Logo às 10 da manhã começa a malta a montar as mesas de cervejaria (2 tábuas com pés de metal daquelas populares nas tendas do Oktoberfest), e a trazer a tralha toda acumulada nas caves nos últimos anos e os brinquedos e roupas das crianças que já não usam ou não servem.
Mais ou menos a essa hora já andam os professionais das feiras a rondar os prédios para apanhar os melhores produtos logo cedo, antes do resto da malta. A cozinha de madeira dos nossos miúdos, ainda em bom estado, vai logo por 50€.
Os miúdos esses estão excitadíssimos porque neste dia o bairro também é deles. Andam à solta à procura dos amigos e juntos à procura de fazer também belos negócios comprando os brinquedos uns dos outros. O meu mais velho voltou para casa com um urso de peluche enorme, e o do meio com um daqueles laptop de brinquedos, ainda a funcionar bem, ambos custaram 5€.
O maravilhoso neste dia, é que invariavelmente está um tempo glorioso, e anda-se pelo bairro – um bairro antigo, com casas centenárias em estilo Victoriano – a visitar pátios e jardins normalmente escondidos, e a conviver com os vizinhos. Muitos vendem limonada ou cerveja, outros fazem waffles ou pipocas, e geralmente estão todos excitados, e a conversa é amena e mesmo divertida. Nalguns sítios há música e enfeites. Parece que quando se abre a porta, também se abre o coração.
Alguns perdem a cabeça e compram impulsivamente coisas que nem podem transportar. Mas tudo se resolve e os vizinhos concordam guardar os artigos para serem apanhados mais tarde.
O objectivo para nós é livrar de tralha que não queremos mais, mas que nos custa a deitar fora porque ainda pode ser aproveitado e usado por quem precise, assim que o preço não é importante, quase tudo vai por um euro ou até menos. Mas uma troca, por qualquer valor que seja, é mais equilibrada e honrosa para ambas as partes. Ainda assim um cesto tinha coisas que sabíamos que não se venderiam e estavam à disposição para serem levadas. Para outros é importante receberem o valor certo que atribuem às suas coisas e vendem menos.
Nalguns casos, face à inércia dos pais, os próprios miúdos pegam numa manta que estendem no passeio em frente às suas casas, e lá exibem os seus brinquedos ou pulseiras artesanais.
Os alemães não gostam de negociar.
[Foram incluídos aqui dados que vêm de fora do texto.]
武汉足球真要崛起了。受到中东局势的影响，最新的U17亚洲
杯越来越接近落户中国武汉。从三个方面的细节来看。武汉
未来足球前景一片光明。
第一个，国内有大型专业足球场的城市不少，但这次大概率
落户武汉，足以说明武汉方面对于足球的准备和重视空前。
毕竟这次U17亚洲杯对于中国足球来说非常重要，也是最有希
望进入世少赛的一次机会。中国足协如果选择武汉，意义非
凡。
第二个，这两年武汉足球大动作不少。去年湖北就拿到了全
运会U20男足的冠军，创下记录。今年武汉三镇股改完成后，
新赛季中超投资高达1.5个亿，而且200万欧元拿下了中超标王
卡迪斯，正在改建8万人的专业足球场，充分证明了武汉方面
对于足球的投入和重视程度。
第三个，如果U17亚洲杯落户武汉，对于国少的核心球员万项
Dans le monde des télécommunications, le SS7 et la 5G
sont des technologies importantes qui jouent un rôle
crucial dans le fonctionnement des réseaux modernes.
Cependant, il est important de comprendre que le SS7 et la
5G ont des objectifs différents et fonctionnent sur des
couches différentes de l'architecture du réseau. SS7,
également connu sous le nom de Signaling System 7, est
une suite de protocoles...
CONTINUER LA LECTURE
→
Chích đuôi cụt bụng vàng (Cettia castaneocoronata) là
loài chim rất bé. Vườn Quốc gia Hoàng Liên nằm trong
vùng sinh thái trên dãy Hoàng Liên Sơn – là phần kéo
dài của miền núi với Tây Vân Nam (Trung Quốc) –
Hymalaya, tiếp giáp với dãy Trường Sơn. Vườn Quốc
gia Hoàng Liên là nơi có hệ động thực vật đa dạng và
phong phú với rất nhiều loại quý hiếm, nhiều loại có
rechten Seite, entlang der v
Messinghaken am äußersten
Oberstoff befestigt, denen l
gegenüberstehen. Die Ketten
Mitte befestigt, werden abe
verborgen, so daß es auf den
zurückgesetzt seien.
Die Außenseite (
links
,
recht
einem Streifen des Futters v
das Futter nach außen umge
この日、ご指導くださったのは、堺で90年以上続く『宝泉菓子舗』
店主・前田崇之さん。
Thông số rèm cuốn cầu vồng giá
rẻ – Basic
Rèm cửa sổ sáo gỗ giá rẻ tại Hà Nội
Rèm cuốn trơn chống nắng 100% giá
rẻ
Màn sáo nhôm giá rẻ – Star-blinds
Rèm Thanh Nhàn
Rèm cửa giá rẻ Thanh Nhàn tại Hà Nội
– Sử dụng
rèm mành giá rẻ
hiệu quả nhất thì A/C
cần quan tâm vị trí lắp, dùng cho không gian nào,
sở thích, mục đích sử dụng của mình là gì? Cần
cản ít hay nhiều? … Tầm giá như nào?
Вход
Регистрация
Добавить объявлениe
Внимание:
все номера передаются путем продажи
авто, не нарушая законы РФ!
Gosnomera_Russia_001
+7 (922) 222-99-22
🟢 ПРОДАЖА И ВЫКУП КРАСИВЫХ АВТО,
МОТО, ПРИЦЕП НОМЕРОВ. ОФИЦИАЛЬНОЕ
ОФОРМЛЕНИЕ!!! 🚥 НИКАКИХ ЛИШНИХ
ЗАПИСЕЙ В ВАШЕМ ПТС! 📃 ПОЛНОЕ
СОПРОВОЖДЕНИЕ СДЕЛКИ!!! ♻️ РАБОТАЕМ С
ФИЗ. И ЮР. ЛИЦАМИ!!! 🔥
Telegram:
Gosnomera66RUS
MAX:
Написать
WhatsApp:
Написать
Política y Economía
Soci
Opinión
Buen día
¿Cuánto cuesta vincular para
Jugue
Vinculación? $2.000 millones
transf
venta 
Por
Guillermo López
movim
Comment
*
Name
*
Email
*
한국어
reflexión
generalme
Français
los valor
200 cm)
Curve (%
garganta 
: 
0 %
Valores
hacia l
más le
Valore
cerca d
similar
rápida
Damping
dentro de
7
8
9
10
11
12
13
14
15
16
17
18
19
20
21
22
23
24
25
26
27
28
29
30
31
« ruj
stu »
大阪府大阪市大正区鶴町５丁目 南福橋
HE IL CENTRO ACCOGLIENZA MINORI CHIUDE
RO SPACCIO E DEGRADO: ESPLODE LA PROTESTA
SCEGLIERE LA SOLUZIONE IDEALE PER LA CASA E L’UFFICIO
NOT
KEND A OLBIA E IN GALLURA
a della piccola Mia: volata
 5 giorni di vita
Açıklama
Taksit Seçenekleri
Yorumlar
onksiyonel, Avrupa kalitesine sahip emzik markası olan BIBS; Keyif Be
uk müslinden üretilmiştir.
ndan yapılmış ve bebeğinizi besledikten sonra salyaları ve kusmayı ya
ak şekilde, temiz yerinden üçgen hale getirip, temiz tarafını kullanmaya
E não gostam de ser surpreendidos por um preço que aparece do nada. Assim que é bom ter um post-it com o preço base. Alguns pagam logo sem dizer nada e vão rapidamente embora, mas outros aproveitam para tentar, meio atrapalhados, fazer um bom negócio. Um vizinho meu vendeu a sua auto-caravana, relativamente nova, por um preço a rondar os 30.000€
Ao fim do dia, com o céu a ficar avermelhado, o calor a evaporar lentamente, o bairro ainda está vivo, os sorrisos ainda se trocam, mas todos estão cansados. A sensação de simplificar a vida livrando-nos dos excessos desnecessários é uma experiência catártica, e sabe bem. Quando se volta a casa encontram-se espaços novos que estavam escondidos debaixo de tralha. E os miúdos a contar o dinheiro nos seus mealheiros, cada um com quase 90€ novinhos. Aconselho-os a esperar por depois do Natal para irem aos saldos dos brinquedos, sabendo que paciência não é virtude infantil.
Durante a semana seguinte ainda se fala da feira, e já se anticipam as próximas coisas a serem vítimas de despejo na feira do próximo ano.